A .docx file is a ZIP archive containing XML parts defined by the OOXML standard. Comments are spread across up to four of those parts, each requiring a different parsing strategy:

Part Content Parse method
word/comments.xml Core comment data (id, author, date, text) DOM — always small
word/commentsExtended.xml Reply threading, done flag (OOXML 2016+) SAX streaming
word/commentsIds.xml Para-ID cross-reference (fallback) SAX streaming
word/document.xml Anchor text via commentRangeStart/End SAX streaming — can be very large

docx_comment_parser opens the ZIP without decompressing it fully, inflates each part on demand, parses it, and discards the raw bytes. The result is a fully resolved CommentMetadata object for every comment in the document, with reply chains linked by id and anchor text extracted from the document body.

What you get per comment:

  • Identity: id, author, initials, date (ISO-8601 string)
  • Content: text (full plain-text body, XML entities decoded), paragraph_style
  • Anchoring: referenced_text — the exact document text the comment is attached to
  • Threading: is_reply, parent_id, replies list, thread_ids chain
  • Resolution: done flag from commentsExtended.xml

Quick start — Python

import docx_comment_parser as dcp

parser = dcp.DocxParser()
parser.parse("report.docx")

# Print every comment
for c in parser.comments():
    prefix = "  ↳ [reply]" if c.is_reply else f"[{c.id}]"
    print(f"{prefix} {c.author} ({c.date[:10]}): {c.text[:80]}")
    if c.referenced_text:
        print(f"       anchored to: \"{c.referenced_text[:60]}\"")
[0] Alice (2026-01-15): This sentence needs rephrasing for clarity and conciseness.
       anchored to: "The methodology employed in this study is fundamentally flaw"
  ↳ [reply] Bob (2026-01-16): Agreed. Suggest: "This sentence requires revision."
[2] Alice (2026-01-17): Please verify the statistical analysis in section 3 & 4.
       anchored to: "Results in section 3 and 4 show p < 0.05."

Quick start — C++

#include "docx_comment_parser.h"
#include <iostream>

int main() {
    docx::DocxParser parser;
    parser.parse("report.docx");

    for (const auto& c : parser.comments()) {
        std::cout << "[" << c.id << "] "
                  << c.author << ": "
                  << c.text.substr(0, 80) << "\n";
        if (!c.referenced_text.empty())
            std::cout << "  anchored to: \"" << c.referenced_text << "\"\n";
    }

    const auto& s = parser.stats();
    std::cout << "\n" << s.total_comments << " comment(s), "
              << s.unique_authors.size() << " author(s)\n";
}

Installation

Linux / macOS

# 1. Install system dependencies
sudo apt install build-essential g++ cmake zlib1g-dev   # Debian/Ubuntu
brew install cmake zlib                                  # macOS

# 2. Install the Python build dependency
pip install pybind11

# 3a. Build the Python extension in-place (for development)
python setup.py build_ext --inplace

# 3b. OR install permanently into the current environment
pip install .

Verify:

python -c "import docx_comment_parser; print('OK')"
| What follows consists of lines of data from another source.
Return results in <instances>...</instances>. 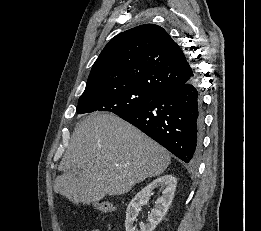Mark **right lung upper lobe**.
<instances>
[{
  "instance_id": "cb5924a9",
  "label": "right lung upper lobe",
  "mask_w": 261,
  "mask_h": 231,
  "mask_svg": "<svg viewBox=\"0 0 261 231\" xmlns=\"http://www.w3.org/2000/svg\"><path fill=\"white\" fill-rule=\"evenodd\" d=\"M194 76L169 34L158 25L144 24L118 34L105 46L83 94L133 86L159 95Z\"/></svg>"
}]
</instances>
Windows — MSVC (no vcpkg required)

docx_comment_parser bundles a self-contained DEFLATE inflate implementation (vendor/zlib/zlib.h). No external zlib install is needed on MSVC — pybind11 is the only dependency.

# 1. Open "Developer Command Prompt for VS 2022" (or run vcvarsall.bat x64)
# 2. Install the only required Python dependency
pip install pybind11

# 3. Build
python setup.py build_ext --inplace

Verify:

python -c "import docx_comment_parser; print('OK')"

The compiler invocation will include -Ivendor and no /link zlib.lib:

cl.exe /c /nologo /O2 /std:c++17 /DDOCX_BUILDING_DLL
    -Iinclude -Ivendor -I<pybind11\include> ...
    /Tpsrc/zip_reader.cpp ...
link.exe ... /OUT:docx_comment_parser.cp314-win_amd64.pyd

Windows — MinGW-w64 (MSYS2)

# Inside an MSYS2 MINGW64 shell
pacman -S mingw-w64-x86_64-gcc mingw-w64-x86_64-cmake \
          mingw-w64-x86_64-zlib mingw-w64-x86_64-python \
          mingw-w64-x86_64-python-pip
pip install pybind11
python setup.py build_ext --inplace

Building the shared library with CMake

If you need the C++ .so/.dll without Python bindings:

cmake -B build -DCMAKE_BUILD_TYPE=Release
cmake --build build -j$(nproc)

CMake build options:

Option Default Effect
BUILD_PYTHON_BINDINGS ON Compile the pybind11 extension
BUILD_TESTS ON Build and register the test suite with CTest
CMAKE_BUILD_TYPE Release Debug / Release / RelWithDebInfo

Python API reference

import docx_comment_parser as dcp

DocxParser

Single-file parser. Non-copyable, movable. Can be reused across multiple calls to parse().

parse(file_path: str) -> None

Parses a .docx file and populates all results. Replaces any previous results from an earlier call.

parser = dcp.DocxParser()
parser.parse("report.docx")

Raises DocxFileError if the file cannot be opened or is not a valid ZIP archive.
Raises DocxFormatError if the OOXML structure is malformed.
Files without any comments parse successfully and return an empty list from comments().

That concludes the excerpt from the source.